Лион Фейхтвангер - Симона
Она была спокойна. В глубине души она с самого начала не верила, что бегство ей удастся. Она не debruillard, не молодчина, как Морис, она не предприняла разумных мер предосторожности, надо было сообразить, что мадам с помощью телефона и телеграфа настигнет ее. Но попытаться бежать было ее долгом.
Она сделала все, что от нее зависело, и поступила правильно. По-видимому, так думали все, потому что относились к ней с уважением. Без волнения, готовая к борьбе, ждала она, что будет дальше. Мадам благодаря этой неудачной попытке к бегству получила лишний козырь в руки, — она, конечно, будет мстить Симоне. Симону ждут черные дни. Но она твердо решила не сдаваться. Она все вынесет, она непременно выживет, она дождется дня, когда те, кто умнее, когда Морис и его товарищи победят.
Некоторое время сидела она так. Потом пришел мосье Ксавье. Он старался держать себя как всегда, но Симона видела, как вздулось родимое пятно на его правой щеке, видела, каких усилий стоит ему скрыть волнение.
— Я сделала глупость, мосье Ксавье? — спросила Симона, с радостью глядя в лицо друга. Живые карие глаза мосье Ксавье смотрели мрачно, он долго мялся, прежде чем ответить.

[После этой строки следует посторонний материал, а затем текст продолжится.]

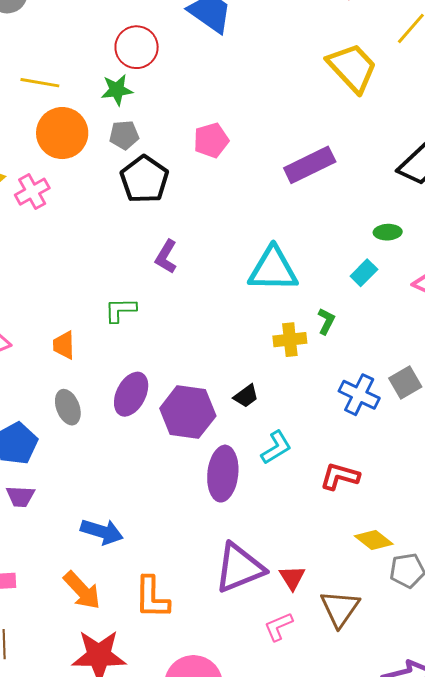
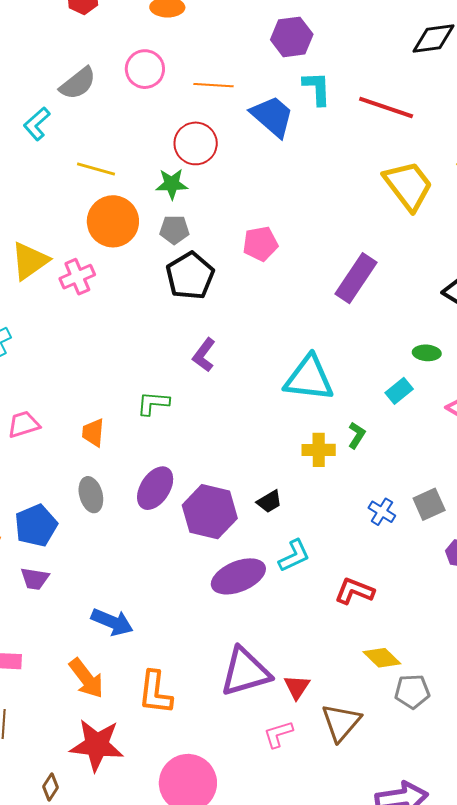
purple rectangle: (310, 165) -> (356, 278), turned -36
blue cross: (359, 395) -> (382, 512), size x0.7
purple ellipse: (223, 474) -> (238, 576), turned 56

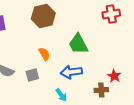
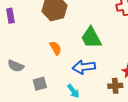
gray square: (32, 75) -> (40, 84), moved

— Ты отважно выполнила свое дело, Симона, — сказал он. — Мы, друзья Пьера Планшара, гордимся тобой. И если дело твое не удалось, то виноваты в этом мы. Мы должны были действовать энергичнее, мы должны были совершить это раньше.
Симона тихо спросила:
— Меня ждет что-нибудь очень тяжелое?
Мосье Ксавье нервно глотнул.
— Пожалуй, — ответил он и вдруг, открыто взглянув ей в лицо, сказал решительно: — Да, Симона, нечто очень тяжелое.
Она слегка приподняла плечи.
— Что же вы посоветуете мне, мосье Ксавье? — спросила она.
Мосье Ксавье ответил:
— Не пускаться на хитрости и дипломатию. Говори прямо, говори все, что у тебя на душе. Что бы ты ни сказала, это не улучшит и не ухудшит твоего положения. Быть может, если ты это усвоишь, тебе будет легче. Помочь тебе — это уже наша обязанность. Сейчас мы бессильны что-либо сделать. Но наступит день, когда мы выручим тебя из беды. Не сомневайся.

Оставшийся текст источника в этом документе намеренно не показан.